The T+CO2H Code for the Analysis of Coupled Processes, Including CO<sub>2</sub> Hydrate Formation and Behavior, during Sequestration in Saline Geological Formations
George J. Moridis
Abstract
This paper discusses the development of T+CO2H, a numerical simulator that describes all the coupled processes involved in CO 2 sequestration in saline aquifers. An impetus for this study was the investigation of the benefits of hydrate-assisted sequestration (HAS): (i) large CO 2 amounts can be trapped as immobile solid hydrates, which (ii) deteriorate very slowly and (iii) reduce the permeability of the media they impregnate, thus (iv) restricting─and possibly completely eliminating by creating a hydrate caprock─the escape of the underlying CO 2 . The mathematical and numerical basis for the Jacobian-based, fully implicit, multiphase, multicomponent simulator was developed first.
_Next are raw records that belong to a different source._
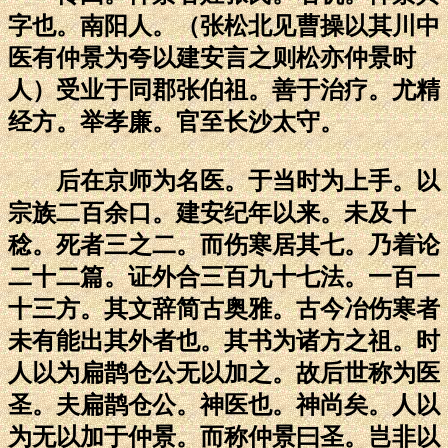
字也。南阳人。（张松北见曹操以其川中
医有仲景为夸以建安言之则松亦仲景时
人）受业于同郡张伯祖。善于治疗。尤精
经方。举孝廉。官至长沙太守。
后在京师为名医。于当时为上手。以
宗族二百余口。建安纪年以来。未及十
稔。死者三之二。而伤寒居其七。乃着论
二十二篇。证外合三百九十七法。一百一
十三方。其文辞简古奥雅。古今冶伤寒者
未有能出其外者也。其书为诸方之祖。时
人以为扁鹊仓公无以加之。故后世称为医
圣。夫扁鹊仓公。神医也。神尚矣。人以
为无以加于仲景。而称仲景曰圣。岂非以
All available laboratory data were then used to develop new constitutive equations describing the entire CO 2 –H 2 O phase diagram and the effect of salt on CO 2 hydration. It accounts for heat and up to four mass components (water, CO 2, hydrate, and water-soluble inhibitors such as salts or alcohols) that are partitioned among six possible phases: gas, aqueous, liquid CO 2, ice, CO 2 hydrate, and halite. The phase diagrams identified 40 possible states and the criteria for state changes. The code can handle any combination of the possible hydrate formation and dissociation mechanisms under either equilibrium or kinetic conditions. The code was tested in validation problems that included (a) comparison against the results of an earlier study involving CO 2 sequestration in a saline aquifer and (b) a series of relatively small problems that involved system changes covering most regions of the CO 2 –H 2 O phase diagram. Application tests included large-scale, long-term studies ranging from gaseous CO 2 injection into an onshore saline aquifer to liquid CO 2 injection into an oceanic aquifer. The study also analyzed the feasibility of HAS in onshore and offshore aquifers, and defined the envelope of the rather narrow, geology-imposed depth and temperature range that is conducive for oceanic hydrate formation.